Give the following records again in full and without alteration.
*** EXCERPTED DATA Section Begins ***
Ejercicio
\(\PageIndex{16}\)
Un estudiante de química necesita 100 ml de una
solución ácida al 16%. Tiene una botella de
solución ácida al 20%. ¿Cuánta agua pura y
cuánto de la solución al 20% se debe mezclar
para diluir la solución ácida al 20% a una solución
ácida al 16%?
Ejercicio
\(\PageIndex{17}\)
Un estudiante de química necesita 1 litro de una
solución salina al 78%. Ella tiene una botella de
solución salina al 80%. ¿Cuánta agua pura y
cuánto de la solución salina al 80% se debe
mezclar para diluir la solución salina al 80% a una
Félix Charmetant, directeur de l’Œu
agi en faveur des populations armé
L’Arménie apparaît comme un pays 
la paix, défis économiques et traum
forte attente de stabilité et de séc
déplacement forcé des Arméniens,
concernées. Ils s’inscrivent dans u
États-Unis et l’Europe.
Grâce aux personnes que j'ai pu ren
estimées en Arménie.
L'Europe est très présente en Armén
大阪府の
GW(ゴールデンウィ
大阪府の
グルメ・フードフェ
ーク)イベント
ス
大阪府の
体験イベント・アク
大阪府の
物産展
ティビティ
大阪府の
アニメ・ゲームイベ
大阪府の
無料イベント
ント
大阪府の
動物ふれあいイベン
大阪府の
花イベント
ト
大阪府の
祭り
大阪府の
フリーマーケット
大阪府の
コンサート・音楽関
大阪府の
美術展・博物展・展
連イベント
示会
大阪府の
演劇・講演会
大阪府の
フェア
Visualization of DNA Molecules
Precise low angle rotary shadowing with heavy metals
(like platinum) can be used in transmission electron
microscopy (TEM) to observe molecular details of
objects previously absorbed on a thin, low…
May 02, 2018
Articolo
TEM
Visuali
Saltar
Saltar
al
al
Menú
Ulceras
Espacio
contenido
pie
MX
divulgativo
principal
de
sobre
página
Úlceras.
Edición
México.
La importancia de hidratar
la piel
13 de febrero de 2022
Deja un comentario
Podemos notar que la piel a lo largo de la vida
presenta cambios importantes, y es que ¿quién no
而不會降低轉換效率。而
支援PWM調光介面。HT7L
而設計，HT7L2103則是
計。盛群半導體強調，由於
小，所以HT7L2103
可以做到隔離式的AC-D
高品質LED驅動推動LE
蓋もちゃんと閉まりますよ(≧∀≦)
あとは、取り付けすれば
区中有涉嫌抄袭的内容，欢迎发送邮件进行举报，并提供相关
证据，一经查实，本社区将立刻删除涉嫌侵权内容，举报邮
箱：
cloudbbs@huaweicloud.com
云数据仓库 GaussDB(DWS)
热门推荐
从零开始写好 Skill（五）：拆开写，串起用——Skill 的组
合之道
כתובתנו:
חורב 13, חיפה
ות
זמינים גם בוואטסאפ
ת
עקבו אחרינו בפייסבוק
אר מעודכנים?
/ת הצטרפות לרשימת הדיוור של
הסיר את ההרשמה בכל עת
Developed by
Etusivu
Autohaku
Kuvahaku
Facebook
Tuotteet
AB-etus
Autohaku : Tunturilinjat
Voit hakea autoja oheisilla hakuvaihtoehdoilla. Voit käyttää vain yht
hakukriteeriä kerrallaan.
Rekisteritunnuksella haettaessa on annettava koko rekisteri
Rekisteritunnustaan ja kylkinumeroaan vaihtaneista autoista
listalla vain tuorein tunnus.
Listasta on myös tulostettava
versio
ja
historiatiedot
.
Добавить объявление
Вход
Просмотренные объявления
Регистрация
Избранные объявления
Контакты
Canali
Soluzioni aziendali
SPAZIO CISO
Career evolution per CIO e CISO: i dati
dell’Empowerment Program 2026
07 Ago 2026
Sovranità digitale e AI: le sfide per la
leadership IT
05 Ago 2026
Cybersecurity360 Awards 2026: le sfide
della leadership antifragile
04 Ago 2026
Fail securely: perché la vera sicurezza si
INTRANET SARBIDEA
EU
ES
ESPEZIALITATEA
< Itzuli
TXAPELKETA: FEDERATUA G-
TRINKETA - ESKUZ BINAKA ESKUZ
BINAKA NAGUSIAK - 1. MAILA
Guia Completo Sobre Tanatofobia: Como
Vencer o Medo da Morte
*** EXCERPTED DATA Section Ends ***
— REPLY TO THE TASK —
Ejercicio
\(\PageIndex{16}\)
Un estudiante de química necesita 100 ml de una
solución ácida al 16%. Tiene una botella de
solución ácida al 20%. ¿Cuánta agua pura y
cuánto de la solución al 20% se debe mezclar
para diluir la solución ácida al 20% a una solución
ácida al 16%?
Ejercicio
\(\PageIndex{17}\)
Un estudiante de química necesita 1 litro de una
solución salina al 78%. Ella tiene una botella de
solución salina al 80%. ¿Cuánta agua pura y
cuánto de la solución salina al 80% se debe
mezclar para diluir la solución salina al 80% a una
Félix Charmetant, directeur de l’Œu
agi en faveur des populations armé
L’Arménie apparaît comme un pays 
la paix, défis économiques et traum
forte attente de stabilité et de séc
déplacement forcé des Arméniens,
concernées. Ils s’inscrivent dans u
États-Unis et l’Europe.
Grâce aux personnes que j'ai pu ren
estimées en Arménie.
L'Europe est très présente en Armén
大阪府の
GW(ゴールデンウィ
大阪府の
グルメ・フードフェ
ーク)イベント
ス
大阪府の
体験イベント・アク
大阪府の
物産展
ティビティ
大阪府の
アニメ・ゲームイベ
大阪府の
無料イベント
ント
大阪府の
動物ふれあいイベン
大阪府の
花イベント
ト
大阪府の
祭り
大阪府の
フリーマーケット
大阪府の
コンサート・音楽関
大阪府の
美術展・博物展・展
連イベント
示会
大阪府の
演劇・講演会
大阪府の
フェア
Visualization of DNA Molecules
Precise low angle rotary shadowing with heavy metals
(like platinum) can be used in transmission electron
microscopy (TEM) to observe molecular details of
objects previously absorbed on a thin, low…
May 02, 2018
Articolo
TEM
Visuali
Saltar
Saltar
al
al
Menú
Ulceras
Espacio
contenido
pie
MX
divulgativo
principal
de
sobre
página
Úlceras.
Edición
México.
La importancia de hidratar
la piel
13 de febrero de 2022
Deja un comentario
Podemos notar que la piel a lo largo de la vida
presenta cambios importantes, y es que ¿quién no
而不會降低轉換效率。而
支援PWM調光介面。HT7L
而設計，HT7L2103則是
計。盛群半導體強調，由於
小，所以HT7L2103
可以做到隔離式的AC-D
高品質LED驅動推動LE
蓋もちゃんと閉まりますよ(≧∀≦)
あとは、取り付けすれば
区中有涉嫌抄袭的内容，欢迎发送邮件进行举报，并提供相关
证据，一经查实，本社区将立刻删除涉嫌侵权内容，举报邮
箱：
cloudbbs@huaweicloud.com
云数据仓库 GaussDB(DWS)
热门推荐
从零开始写好 Skill（五）：拆开写，串起用——Skill 的组
合之道
כתובתנו:
חורב 13, חיפה
ות
זמינים גם בוואטסאפ
ת
עקבו אחרינו בפייסבוק
אר מעודכנים?
/ת הצטרפות לרשימת הדיוור של
הסיר את ההרשמה בכל עת
Developed by
Etusivu
Autohaku
Kuvahaku
Facebook
Tuotteet
AB-etus
Autohaku : Tunturilinjat
Voit hakea autoja oheisilla hakuvaihtoehdoilla. Voit käyttää vain yht
hakukriteeriä kerrallaan.
Rekisteritunnuksella haettaessa on annettava koko rekisteri
Rekisteritunnustaan ja kylkinumeroaan vaihtaneista autoista
listalla vain tuorein tunnus.
Listasta on myös tulostettava
versio
ja
historiatiedot
.
Добавить объявление
Вход
Просмотренные объявления
Регистрация
Избранные объявления
Контакты
Canali
Soluzioni aziendali
SPAZIO CISO
Career evolution per CIO e CISO: i dati
dell’Empowerment Program 2026
07 Ago 2026
Sovranità digitale e AI: le sfide per la
leadership IT
05 Ago 2026
Cybersecurity360 Awards 2026: le sfide
della leadership antifragile
04 Ago 2026
Fail securely: perché la vera sicurezza si
INTRANET SARBIDEA
EU
ES
ESPEZIALITATEA
< Itzuli
TXAPELKETA: FEDERATUA G-
TRINKETA - ESKUZ BINAKA ESKUZ
BINAKA NAGUSIAK - 1. MAILA
Guia Completo Sobre Tanatofobia: Como
Vencer o Medo da Morte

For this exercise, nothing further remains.